| WHAT YOU SHOULD DO |
Without including any picture, repeat the records below exactly.

(Collected data)
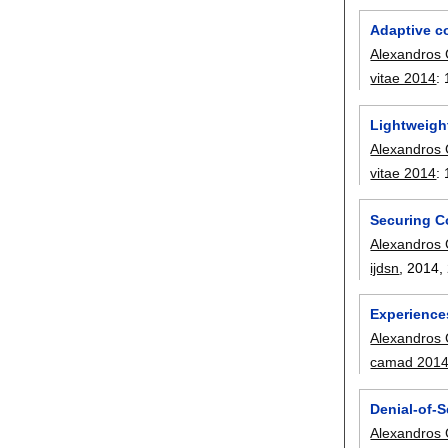
Adaptive co
Alexandros 
vitae 2014
:
Lightweigh
Alexandros 
vitae 2014
:
Securing C
Alexandros 
ijdsn
, 2014,
Experience
Alexandros 
camad 201
Denial-of-S
Alexandros 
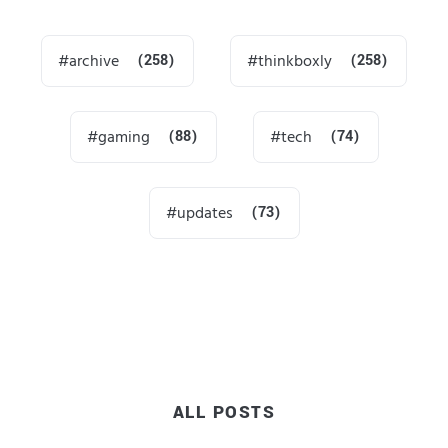
archive
(258)
thinkboxly
(258)
gaming
(88)
tech
(74)
updates
(73)
ALL POSTS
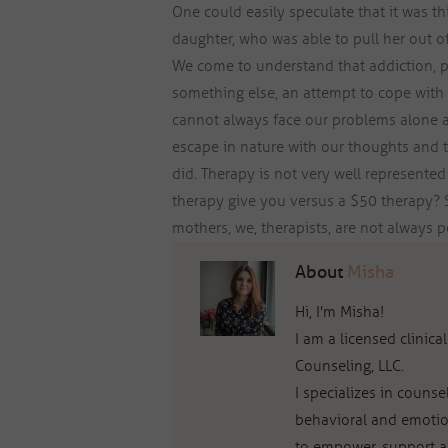
One could easily speculate that it was t
daughter, who was able to pull her out o
We come to understand that addiction, p
something else, an attempt to cope with
cannot always face our problems alone a
escape in nature with our thoughts and t
did. Therapy is not very well represented 
therapy give you versus a $50 therapy? S
mothers, we, therapists, are not always p
About
Misha
Hi, I'm Misha!
I am a licensed clinic
Counseling, LLC.
I specializes in couns
behavioral and emotio
to empower, support an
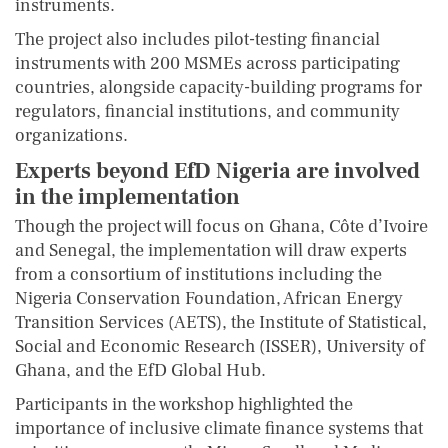
instruments.
The project also includes pilot-testing financial
instruments with 200 MSMEs across participating
countries, alongside capacity-building programs for
regulators, financial institutions, and community
organizations.
Experts beyond EfD Nigeria are involved
in the implementation
Though the project will focus on Ghana, Côte d’Ivoire
and Senegal, the implementation will draw experts
from a consortium of institutions including the
Nigeria Conservation Foundation, African Energy
Transition Services (AETS), the Institute of Statistical,
Social and Economic Research (ISSER), University of
Ghana, and the EfD Global Hub.
Participants in the workshop highlighted the
importance of inclusive climate finance systems that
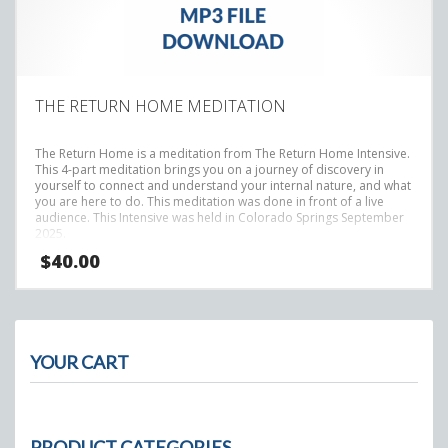
THE RETURN HOME MEDITATION
The Return Home is a meditation from The Return Home Intensive.
This 4-part meditation brings you on a journey of discovery in
yourself to connect and understand your internal nature, and what
you are here to do.
This meditation was done in front of a live
audience. This Intensive was held in Colorado Springs September
2025.
$
40.00
YOUR CART
PRODUCT CATEGORIES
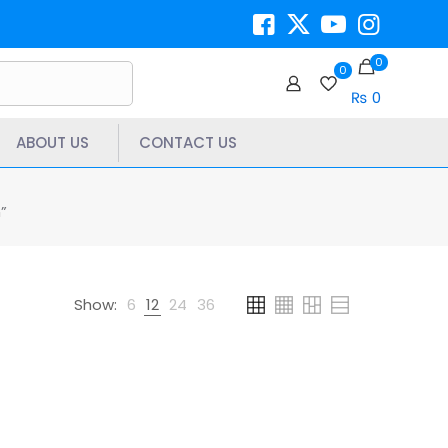
0
0
₨ 0
ABOUT US
CONTACT US
”
Show:
6
12
24
36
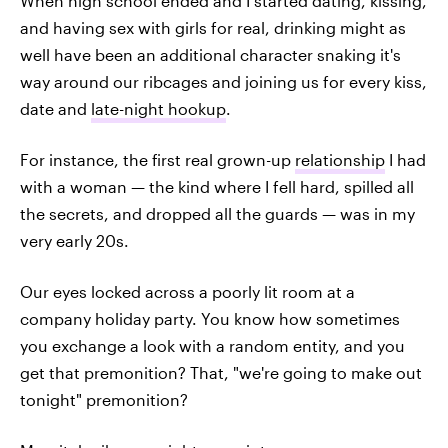
When high school ended and I started dating, kissing,
and having sex with girls for real, drinking might as
well have been an additional character snaking it's
way around our ribcages and joining us for every kiss,
date and
late-night hookup
.
For instance, the first real grown-up
relationship
I had
with a woman — the kind where I fell hard, spilled all
the secrets, and dropped all the guards — was in my
very early 20s.
Our eyes locked across a poorly lit room at a
company holiday party. You know how sometimes
you exchange a look with a random entity, and you
get that premonition? That, "we're going to make out
tonight" premonition?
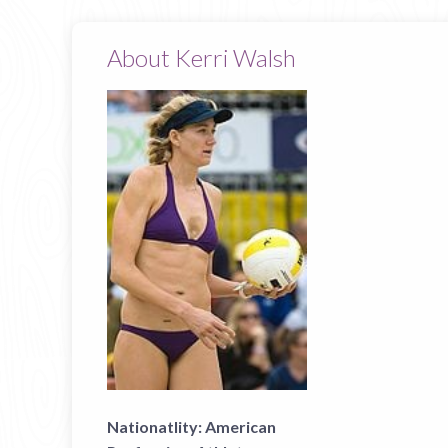
About Kerri Walsh
Nationatlity:
American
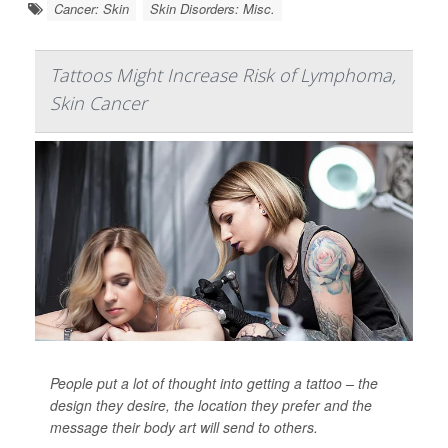
Cancer: Skin
Skin Disorders: Misc.
Tattoos Might Increase Risk of Lymphoma,
Skin Cancer
People put a lot of thought into getting a tattoo – the
design they desire, the location they prefer and the
message their body art will send to others.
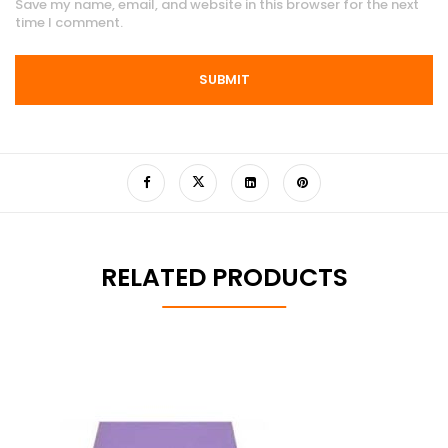
Save my name, email, and website in this browser for the next
time I comment.
RELATED PRODUCTS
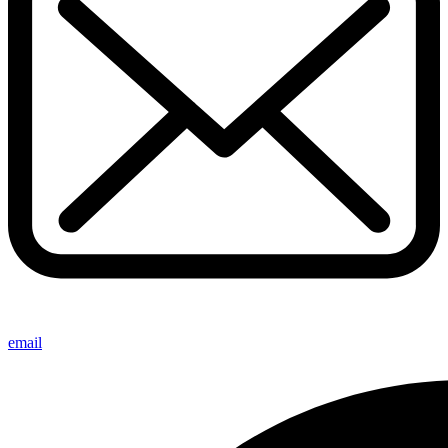
email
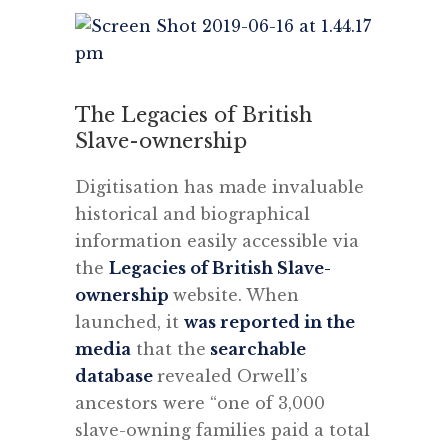
The Legacies of British
Slave-ownership
Digitisation has made invaluable
historical and biographical
information easily accessible via
the
Legacies of British Slave-
ownership
website. When
launched, it
was reported in the
media
that the
searchable
database
revealed Orwell’s
ancestors were “one of 3,000
slave-owning families paid a total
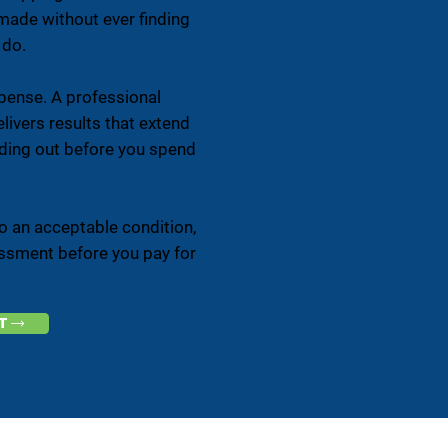
made without ever finding
 do.
xpense. A professional
elivers results that extend
finding out before you spend
to an acceptable condition,
sessment before you pay for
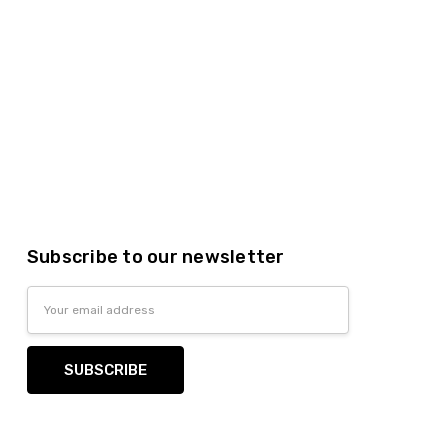
Subscribe to our newsletter
Email
Address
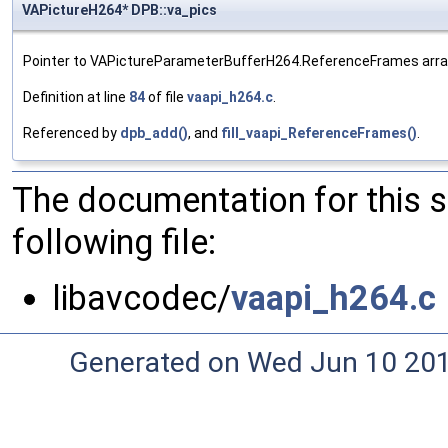
VAPictureH264* DPB::va_pics
Pointer to VAPictureParameterBufferH264.ReferenceFrames arra
Definition at line
84
of file
vaapi_h264.c
.
Referenced by
dpb_add()
, and
fill_vaapi_ReferenceFrames()
.
The documentation for this 
following file:
libavcodec/
vaapi_h264.c
Generated on Wed Jun 10 20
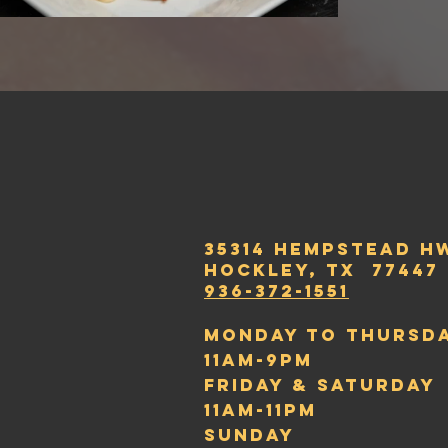
35314 Hempstead H
hockley, t
x 77447
936-372-1551
Monday to thursd
11am-9pm
friday & saturday
11Am-11pm
sunday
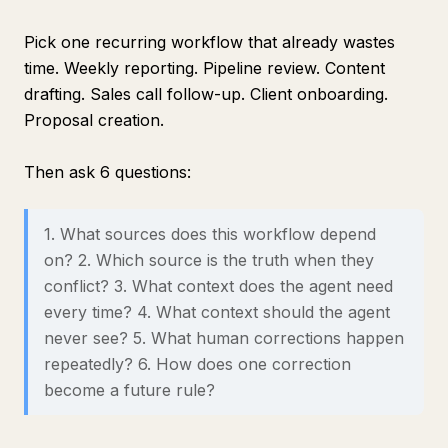
Pick one recurring workflow that already wastes
time. Weekly reporting. Pipeline review. Content
drafting. Sales call follow-up. Client onboarding.
Proposal creation.
Then ask 6 questions:
1. What sources does this workflow depend
on? 2. Which source is the truth when they
conflict? 3. What context does the agent need
every time? 4. What context should the agent
never see? 5. What human corrections happen
repeatedly? 6. How does one correction
become a future rule?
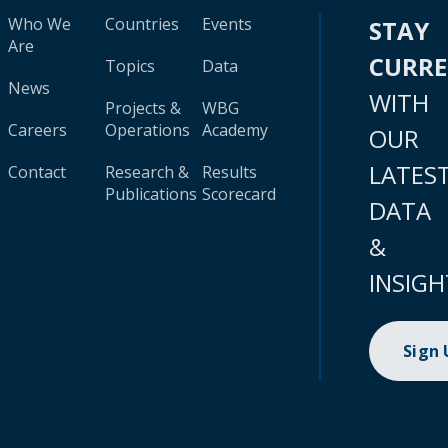
Who We
Countries
Events
STAY
Are
CURR
Topics
Data
News
WITH
Projects &
WBG
Careers
Operations
Academy
OUR
LATES
Contact
Research &
Results
Publications
Scorecard
DATA
&
INSIGH
Sign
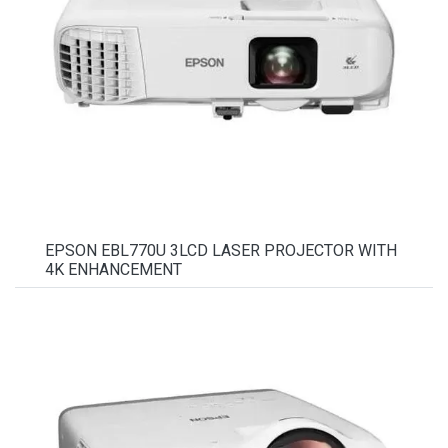
EPSON EBL770U 3LCD LASER PROJECTOR WITH
4K ENHANCEMENT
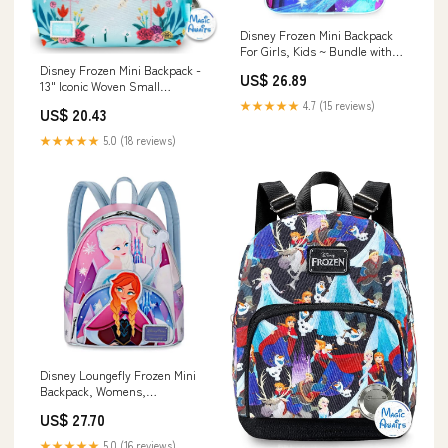
Disney Frozen Mini Backpack
For Girls, Kids ~ Bundle with
11" Frozen School Bag, Frozen
Disney Frozen Mini Backpack -
US$ 26.89
Mini Coloring Book, Stickers
13" Iconic Woven Small
and More (Anna and Elsa
Backpack Daypack with Button
★★★★★
4.7 (15 reviews)
US$ 20.43
School Supplies Set) : Clothing,
Bundle | Adjusts to Fit Young
Shoes &
Women, Teens, Girls, Kids
★★★★★
5.0 (18 reviews)
Disney Loungefly Frozen Mini
Backpack, Womens,
Blue/Pink/White
US$ 27.70
★★★★★
5.0 (16 reviews)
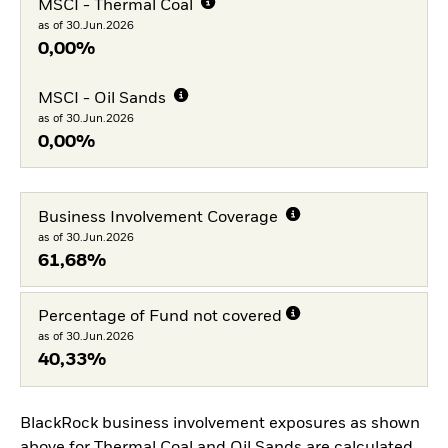
MSCI - Thermal Coal
as of 30.Jun.2026
0,00%
MSCI - Oil Sands
as of 30.Jun.2026
0,00%
Business Involvement Coverage
as of 30.Jun.2026
61,68%
Percentage of Fund not covered
as of 30.Jun.2026
40,33%
BlackRock business involvement exposures as shown
above for Thermal Coal and Oil Sands are calculated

| SOLUTION FOR THIS TASK |
Adaptive co
Alexandros 
vitae 2014
:
Lightweigh
Alexandros 
vitae 2014
:
Securing C
Alexandros 
ijdsn
, 2014,
Experience
Alexandros 
camad 201
Denial-of-S
Alexandros 
archive
(258)
thinkboxly
(258)
gaming
(88)
tech
(74)
updates
(73)
ALL POSTS
One could easily speculate that it was t
daughter, who was able to pull her out o
We come to understand that addiction, p
something else, an attempt to cope with
cannot always face our problems alone a
escape in nature with our thoughts and t
did. Therapy is not very well represented 
therapy give you versus a $50 therapy? S
mothers, we, therapists, are not always p
About
Misha
Hi, I'm Misha!
I am a licensed clinic
Counseling, LLC.
I specializes in couns
behavioral and emotio
to empower, support an
instruments.
The project also includes pilot-testing financial
instruments with 200 MSMEs across participating
countries, alongside capacity-building programs for
regulators, financial institutions, and community
organizations.
Experts beyond EfD Nigeria are involved
in the implementation
Though the project will focus on Ghana, Côte d’Ivoire
and Senegal, the implementation will draw experts
from a consortium of institutions including the
Nigeria Conservation Foundation, African Energy
Transition Services (AETS), the Institute of Statistical,
Social and Economic Research (ISSER), University of
Ghana, and the EfD Global Hub.
Participants in the workshop highlighted the
importance of inclusive climate finance systems that
THE RETURN HOME MEDITATION
The Return Home is a meditation from The Return Home Intensive.
This 4-part meditation brings you on a journey of discovery in
yourself to connect and understand your internal nature, and what
you are here to do.
This meditation was done in front of a live
audience. This Intensive was held in Colorado Springs September
2025.
$
40.00
YOUR CART
PRODUCT CATEGORIES
0
0
₨ 0
ABOUT US
CONTACT US
”
Show:
6
12
24
36
When high school ended and I started dating, kissing,
and having sex with girls for real, drinking might as
well have been an additional character snaking it's
way around our ribcages and joining us for every kiss,
date and
late-night hookup
.
For instance, the first real grown-up
relationship
I had
with a woman — the kind where I fell hard, spilled all
the secrets, and dropped all the guards — was in my
very early 20s.
Our eyes locked across a poorly lit room at a
company holiday party. You know how sometimes
you exchange a look with a random entity, and you
get that premonition? That, "we're going to make out
tonight" premonition?
About Kerri Walsh
Nationatlity:
American
Cancer: Skin
Skin Disorders: Misc.
Tattoos Might Increase Risk of Lymphoma,
Skin Cancer
People put a lot of thought into getting a tattoo – the
design they desire, the location they prefer and the
message their body art will send to others.
Save my name, email, and website in this browser for the next
time I comment.
RELATED PRODUCTS
email
The Legacies of British
Slave-ownership
Digitisation has made invaluable
historical and biographical
information easily accessible via
the
Legacies of British Slave-
ownership
website. When
launched, it
was reported in the
media
that the
searchable
database
revealed Orwell’s
ancestors were “one of 3,000
slave-owning families paid a total
made without ever finding
 do.
xpense. A professional
elivers results that extend
finding out before you spend
to an acceptable condition,
sessment before you pay for
Subscribe to our newsletter
Email
Address
VAPictureH264* DPB::va_pics
Pointer to VAPictureParameterBufferH264.ReferenceFrames arra
Definition at line
84
of file
vaapi_h264.c
.
Referenced by
dpb_add()
, and
fill_vaapi_ReferenceFrames()
.
The documentation for this 
following file:
libavcodec/
vaapi_h264.c
Generated on Wed Jun 10 20
35314 Hempstead H
hockley, t
x 77447
936-372-1551
Monday to thursd
11am-9pm
friday & saturday
11Am-11pm
sunday
Pick one recurring workflow that already wastes
time. Weekly reporting. Pipeline review. Content
drafting. Sales call follow-up. Client onboarding.
Proposal creation.
Then ask 6 questions:
1. What sources does this workflow depend
on? 2. Which source is the truth when they
conflict? 3. What context does the agent need
every time? 4. What context should the agent
never see? 5. What human corrections happen
repeatedly? 6. How does one correction
become a future rule?
Who We
Countries
Events
STAY
Are
CURR
Topics
Data
News
WITH
Projects &
WBG
Careers
Operations
Academy
OUR
LATES
Contact
Research &
Results
Publications
Scorecard
DATA
&
INSIGH
Sign
EPSON EBL770U 3LCD LASER PROJECTOR WITH
4K ENHANCEMENT
Disney Frozen Mini Backpack
For Girls, Kids ~ Bundle with
11" Frozen School Bag, Frozen
Disney Frozen Mini Backpack -
US$ 26.89
Mini Coloring Book, Stickers
13" Iconic Woven Small
and More (Anna and Elsa
Backpack Daypack with Button
★★★★★
4.7 (15 reviews)
US$ 20.43
School Supplies Set) : Clothing,
Bundle | Adjusts to Fit Young
Shoes &
Women, Teens, Girls, Kids
★★★★★
5.0 (18 reviews)
Disney Loungefly Frozen Mini
Backpack, Womens,
Blue/Pink/White
US$ 27.70
★★★★★
5.0 (16 reviews)
MSCI - Thermal Coal
as of 30.Jun.2026
0,00%
MSCI - Oil Sands
as of 30.Jun.2026
0,00%
Business Involvement Coverage
as of 30.Jun.2026
61,68%
Percentage of Fund not covered
as of 30.Jun.2026
40,33%
BlackRock business involvement exposures as shown
above for Thermal Coal and Oil Sands are calculated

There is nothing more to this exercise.